Fechei os olhos com a tevê ligada, na esperança de que algum berro do Galvão Bueno despertasse meu interesse pela partida. Como nada aconteceu, só acordei pra valer aos 30 do segundo tempo, e pude ver o gol de Hernanes, em jogada pessoal(íssima) de grande valor. Segundo as testemunhas que entrevistei na manhã de hoje, este foi um único instante de razoável emoção, num jogo que ainda teve 2 expulsões a desfalcar o adversário.

Pelo rádio escutei parte da entrevista de Dunga, que culpou a grama e o calor pelo desempenho apático de sua equipe. Satisfizeram-se todos com o resultado; 1 a 0 em estréia garante, segundo os entrevistados que participaram da peleja, tranqüilidade para que o trabalho tenha a continuidade que todos desejam.
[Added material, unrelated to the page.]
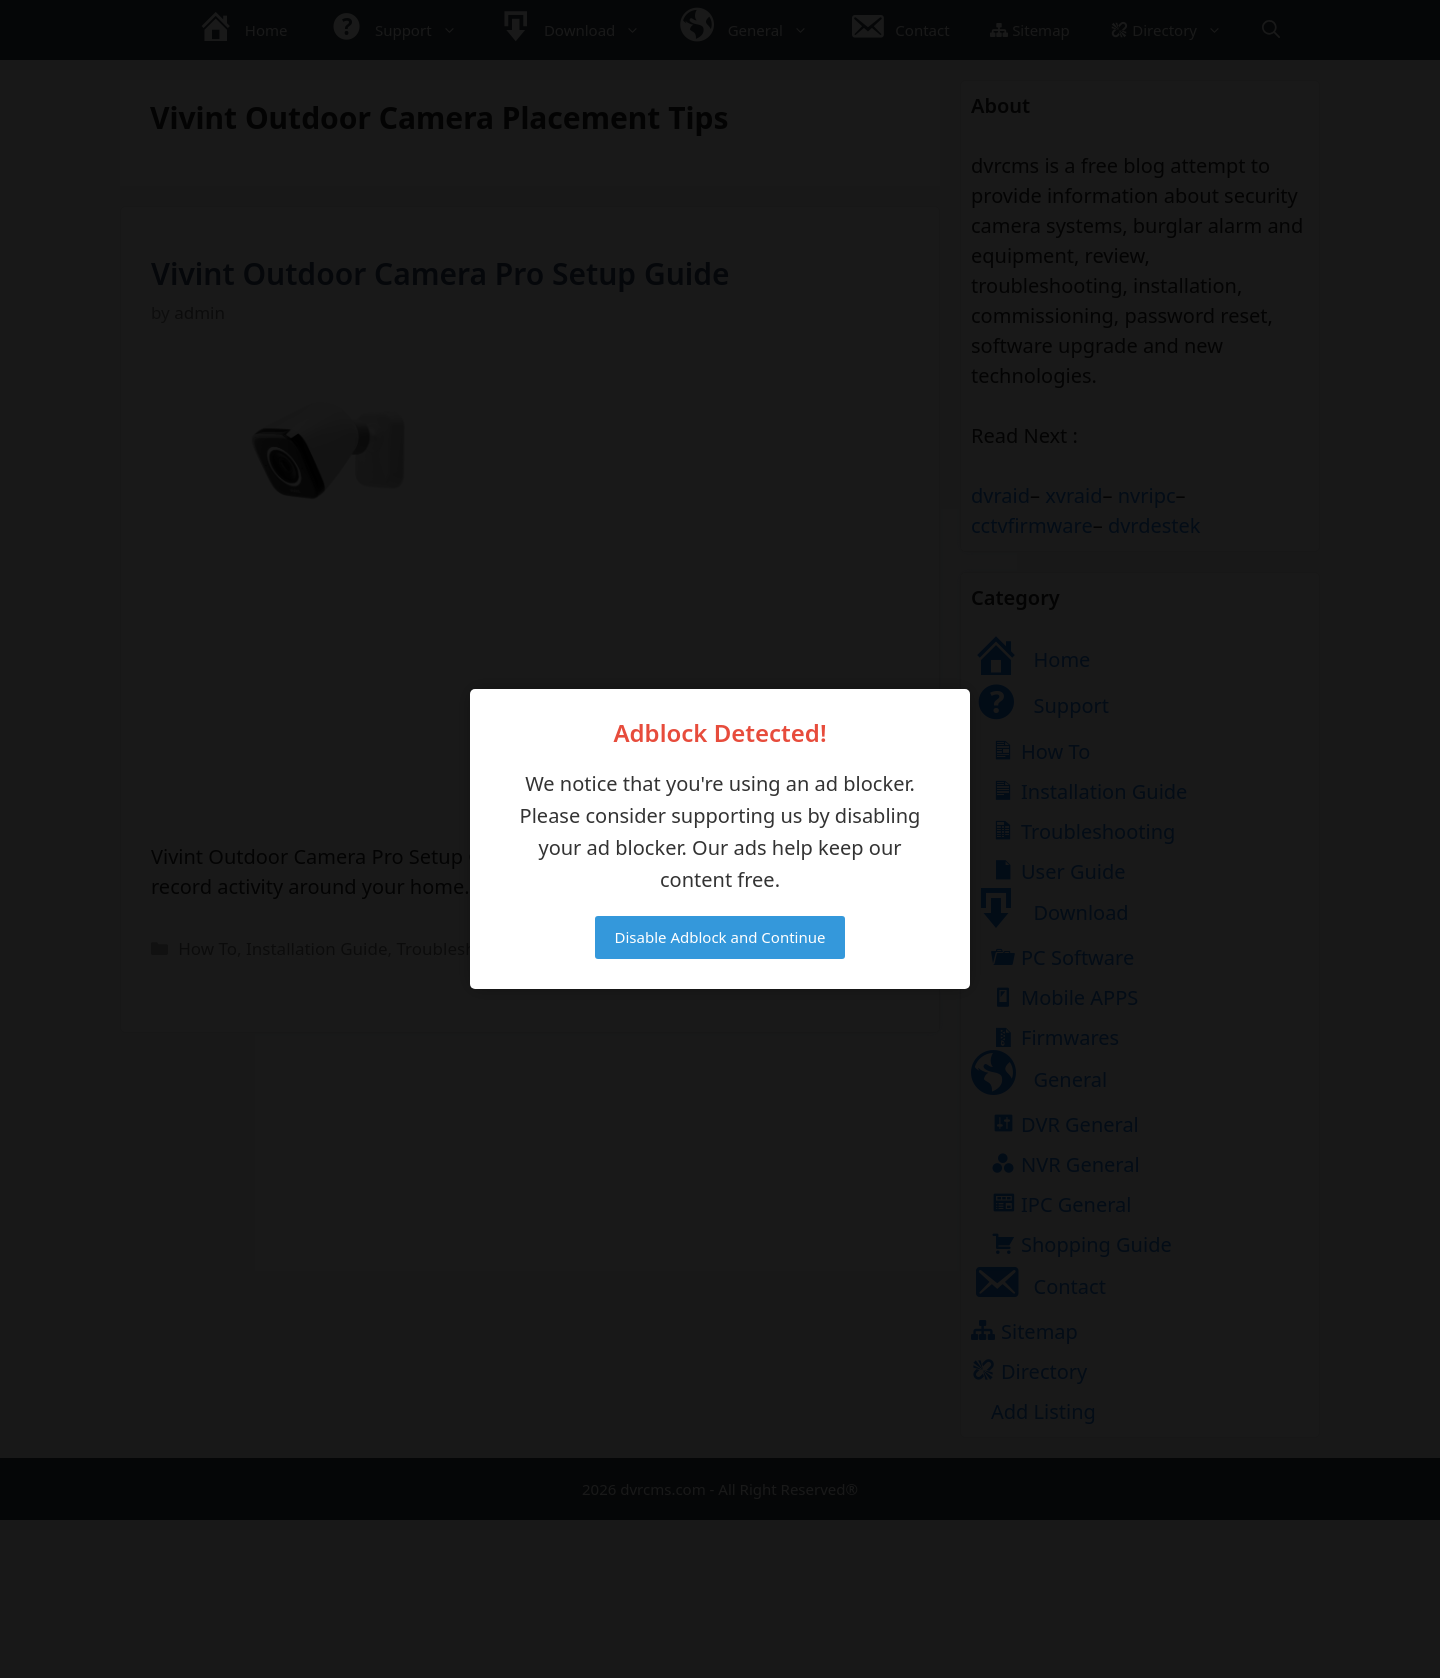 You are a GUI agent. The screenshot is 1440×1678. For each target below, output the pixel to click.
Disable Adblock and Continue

Tranqüilidade é importante, não resta dúvida. Trabalho também. Quem desprezaria um bom tempo de trabalho para treinar o entrosamento dos moços? Nenhum técnico em sã consciência.

A questão é: a qualidade do trabalho não é mais relevante que tempo e tranqüilidade? Dunga, com todo tempo do mundo e com seus convocados gozando da máxima paz admissível, faria alguma coisa tendo em mãos um bom grupo de boleiros?

Bernardinho treina seus jogadores de vôlei com método, dispondo de tempo e estrutura, mas abusando da tirania que lhe pertence. Os resultados aparecem, então a tirania não é contestada. Nessas condições, muitos treinadores brasileiros de futebol fariam bons trabalhos, como Luxemburgo, Moricy, Mano, Abel, etc. Esse, todavia, não parece ser o caso de Dunga.

Falta-lhe talento para exercer a profissão. Acontece com muita gente, nas mais diversas áreas; nem todo mundo consegue atingir o nível de excelência que pretende quando se entrega a um trabalho. Dunga deve estar convivendo com esta realidade. Ele deve perceber que a seleção brasileira não joga bem e que o problema não é falta de jogadores, afinal não estamos no Sri Lanka. Então a culpa é dele, DUNGA. Até ele sabe disso – embora não demonstre.

Restam a Dunga 2 opções: 1. abandonar a carreira de treinador e ser feliz fazendo outra coisa – ou fazendo nada.  2. insitir na profissão, mas preparar um longo catálogo de desculpas para justificar os fracassos que fatalmente terá que explicar.